Square board game with overlapping square sub-parts
Let $f(N)$ be the number of queries used by an optimal strategy to solve the $N\times N$ board.
Claim. $f(N)\ge 2(N-1).$
Proof. Consider the $4(N-1)$ boundary lines between consecutive fields in the following list: $(1,1)$, $(2,1)$, $(3,1),\ldots, (N,1)$, $(N,2)$, $(N,3),\ldots, (N,N)$, $(N-1,N)$, $(N-2,N),\ldots, (1,N)$, $(1,N-1)\ldots,(1,2)$, $(1,1)$. These are the $4(N-1)$ "ends" of the $N-1$ vertical and $N-1$ horizontal lines in the grid that separates the board into fields.
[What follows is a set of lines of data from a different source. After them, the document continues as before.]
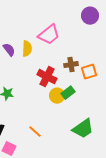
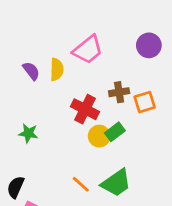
purple circle: (90, 16) -> (149, 45), moved
green trapezoid: (83, 129) -> (116, 183), moved
orange line: (35, 132) -> (81, 184), moved

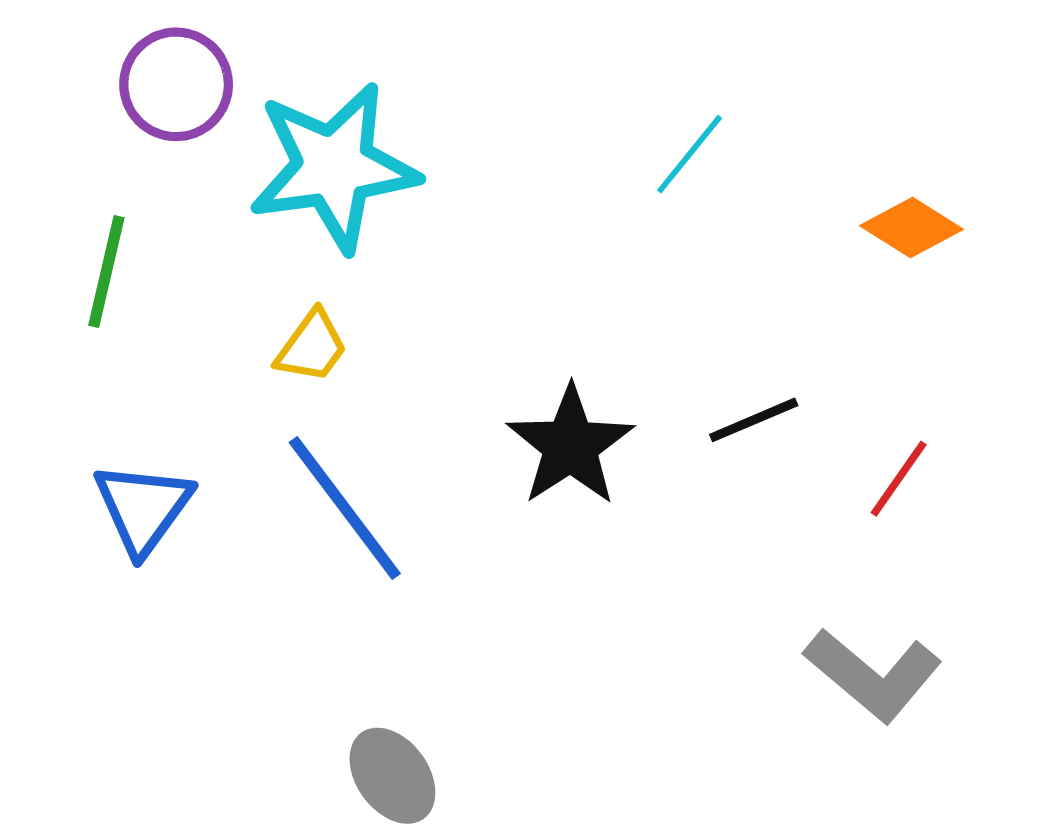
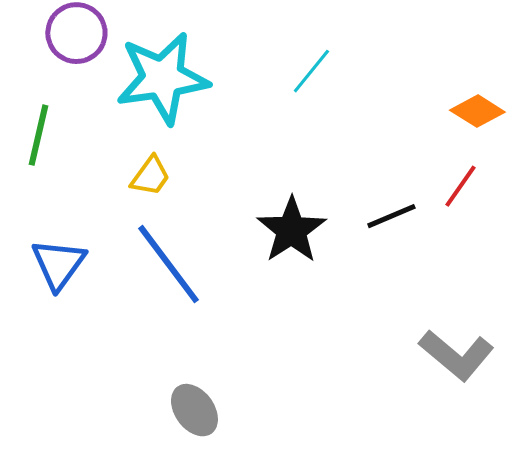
cyan line: (690, 154) -> (311, 71), moved
red line: (899, 479) -> (460, 186), moved

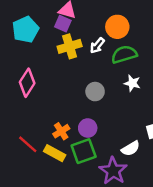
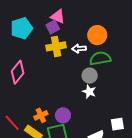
purple square: (63, 24) -> (53, 27), turned 32
white arrow: (97, 46) -> (79, 48), turned 40
white star: (132, 83) -> (89, 92), moved
gray circle: (95, 92) -> (90, 76), moved

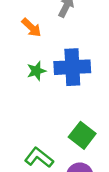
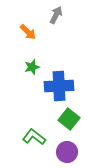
blue cross: (72, 67) -> (59, 86), moved

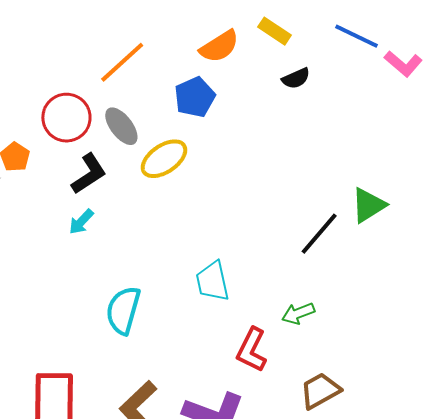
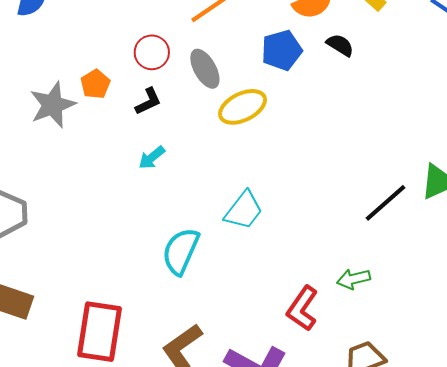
black semicircle: (296, 78) -> (340, 45), moved, turned -132
red circle: (66, 118) -> (152, 52), size x0.7
black L-shape: (89, 174) -> (148, 101), moved, size x0.7
cyan trapezoid: (212, 281) -> (244, 210), moved, turned -138

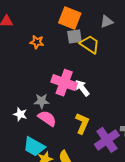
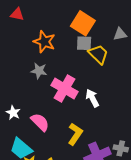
orange star: (37, 42) -> (44, 42), size x1.5
white arrow: (82, 88) -> (92, 98), moved
gray star: (42, 101) -> (39, 71), moved

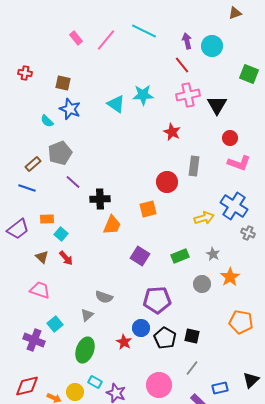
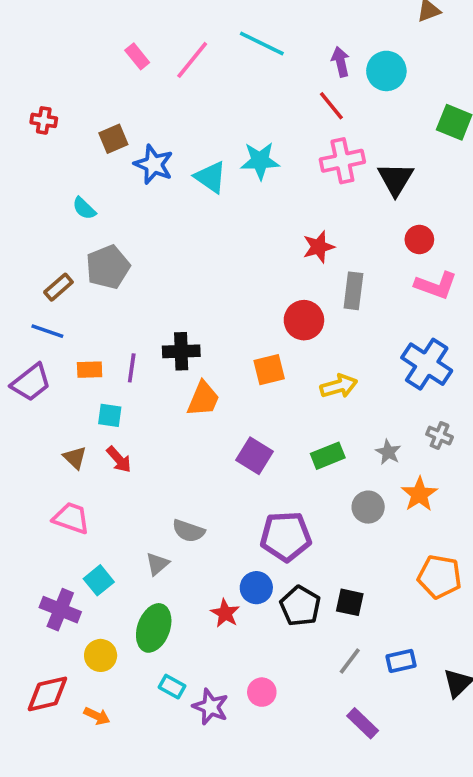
brown square: (63, 83) -> (113, 139), turned -35
blue star: (70, 109) -> (154, 164), moved
red star: (172, 132) -> (319, 247), moved, turned 30
purple line: (73, 182) -> (132, 368), moved, turned 56
yellow arrow: (204, 218) -> (339, 386), moved
orange rectangle: (47, 219) -> (90, 370), moved
purple trapezoid: (18, 229) -> (31, 382), moved
gray cross: (248, 233) -> (440, 436), moved
cyan square: (61, 234) -> (110, 415), turned -32
pink circle: (159, 385) -> (262, 692), moved, size x0.6
blue rectangle: (220, 388) -> (401, 661), moved
yellow circle: (75, 392) -> (101, 655), moved

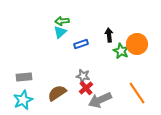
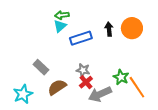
blue rectangle: (81, 44) -> (81, 38), size x1.5
orange circle: (137, 44) -> (132, 28), moved
green star: (121, 51) -> (121, 77), moved
gray rectangle: (24, 77) -> (41, 67), moved, turned 49

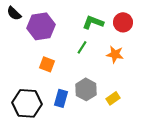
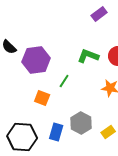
green line: (82, 47) -> (64, 81), moved

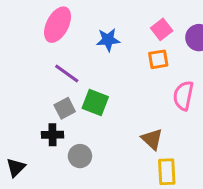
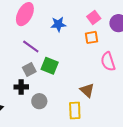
pink semicircle: (183, 96) -> (108, 62), turned -30
yellow rectangle: (167, 172) -> (75, 111), moved

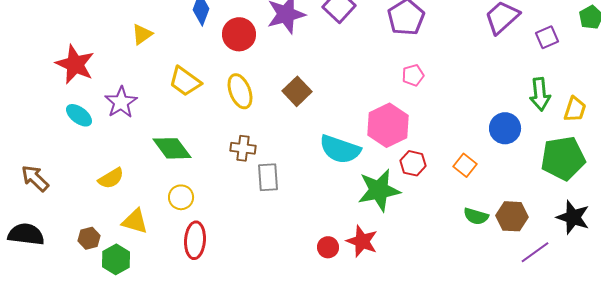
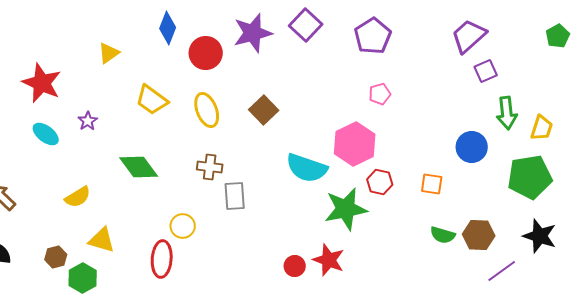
purple square: (547, 37) -> (486, 71), moved
purple star: (121, 102) -> (88, 121), size x0.6
orange square: (465, 165) -> (432, 184), turned -30
yellow circle: (181, 197) -> (183, 226), moved

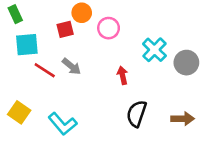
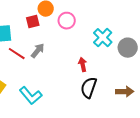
gray arrow: (71, 66) -> (38, 51), turned -91
red arrow: (123, 75) -> (83, 65), moved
In order to distinguish fields separated by such an "end", there must be a query that separates these fields, i.e., that has this end as part of its boundary. A square shaped query of side-length $\le N-1$ can cover at most two of these ends. Hence we need at least $2(N-1)$ queries. $\square$
Combining this lower bounds with the strategies in bof's answer, which shows that $f(N)\le 2N-2$ for odd $N$ and $f(N)\le 2N-1$ for even $N$, we see that $$f(N)=2N-2\qquad \text{if $N$ is odd.}$$
$$2N-2\le f(N)\le 2N-1\qquad \text{if $N$ is even.}$$
Is suspect that in this case the higher value is correct; after all, my argument for the lower bound makes possibly not enough use of the fact that at least three of the four corner fields must be covered by some query. In other words, I dare to
Conjecture. $f(N)=2N-1-(N\bmod 2)$.
Some observations in support of this conjecture: If $N$ is even, then edge edge of the board has $N-1$ "ends", an odd number. If there is a solution with $2N-2$ queries, each end is covered exactly once. A query that covers a corner field takes one end from the adjacent board edges, whereas a query without a corner field may take two ends from one edge, but does not change parities. We conclude that for each board edge, one of the adjacent corner fields is covered by an odd number of queries and the other by an even number of queries. This makes two oddly and two evenly covered corner fields. If both evenly covered corner fields are not covered at all, we cannot distinguish them. Therefore one corner field must be covered by at least two queries. My intuition says that this is wasteful, thereby supporting the conjecture.
For $N=2k+1$ there is a solution with $4k$ questions.
Let $x_1,\dots,x_{N^2}$ be the set of all $1\times1$ squares, and let $S_1,\dots,S_{4k}$ be all of the $(k+1)\times(k+1)$ squares which touch an edge of the board. It is easy to see that, if $x$ and $y$ are any two different $1\times1$ squares, there is some $S_i$ which contains just one of them. In other words, the map $x\mapsto\{S_i:x\subset S_i\}$ is an injection from $\{x_1,\dots,x_{N^2}\}$ to $\mathcal P(\{S_1,\dots,S_{4k}\}).$ Therefore, asking for the contents of each of the squares $S_1,\dots,S_{4k}$ will enable us to reconstruct the board.
If $N=2k$ there is a solution with $4k-1$ questions, namely, we use all of the $k\times k$ squares which touch an edge of the board, except for one corner square.